Make hay while the sun shines…..hopefully. There are so many emotions wrapped in the simple world of making hay, or haylage, or silage. You watch the weather with eagle eyes. Willing and wishing for 5 days in a row. You check the forecast, it gives you hope and then a little rain drop half way through those five days and your buggered, deflated.
So you start finding other forecast apps, anything to give you the optimism you need. The thing is, is that making good hay, the type that smells in deepest January, of long warm hazy crazy days is an art. It's making the decision as to when to ‘go’ i.e cut. Once you’ve started there is no going back. It normally takes 5 days of 20 odd degrees, but with a fair, no, strong wind, it could be 4. If it rains just as the sward has been cut, it doesn’t matter to much, but rain on 3 hours before you are going to bale and it's hair pulling out time.

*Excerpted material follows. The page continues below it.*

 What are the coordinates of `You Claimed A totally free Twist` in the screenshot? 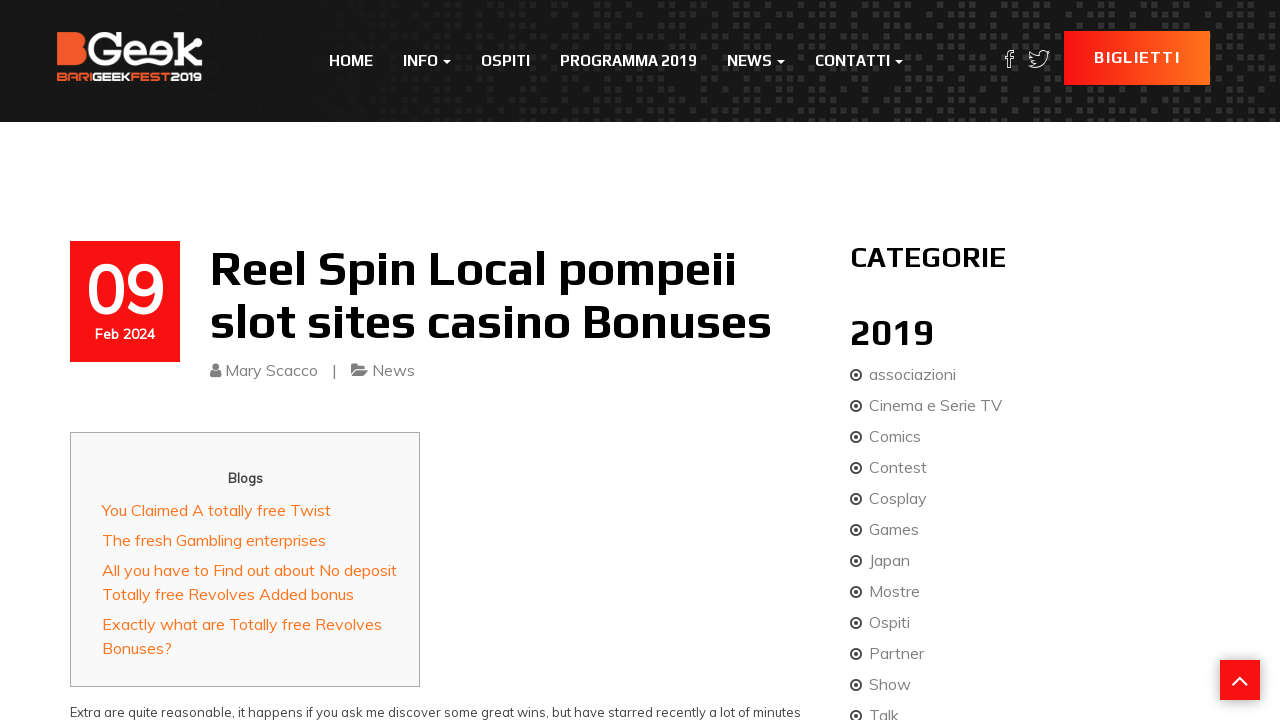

So here we are, rain tomorrow, and then 7 days of sunshine, off I go to the shed to hitch up the old 6ft drum mower. Sad and dormant for 11 months. I get this feeling in my stomach, a sense of excitement, apprehension, you feel almost heroic, with the sense that its up to you to bring back the harvest..those animals, sitting in the fields, gazing over the Taw valley are relying on you, dont mess it up. And then you’re off, the noise, the insects smacking against the headlight, the heat from the engine, the oil, the view, the grass going down into symmetrical rows. Its graphic, the rows shine in the sunshine. Then the grass wilts, the colour starts to change…..I’m getting carried away, lets wait and see, tomorrow the forecast could change again.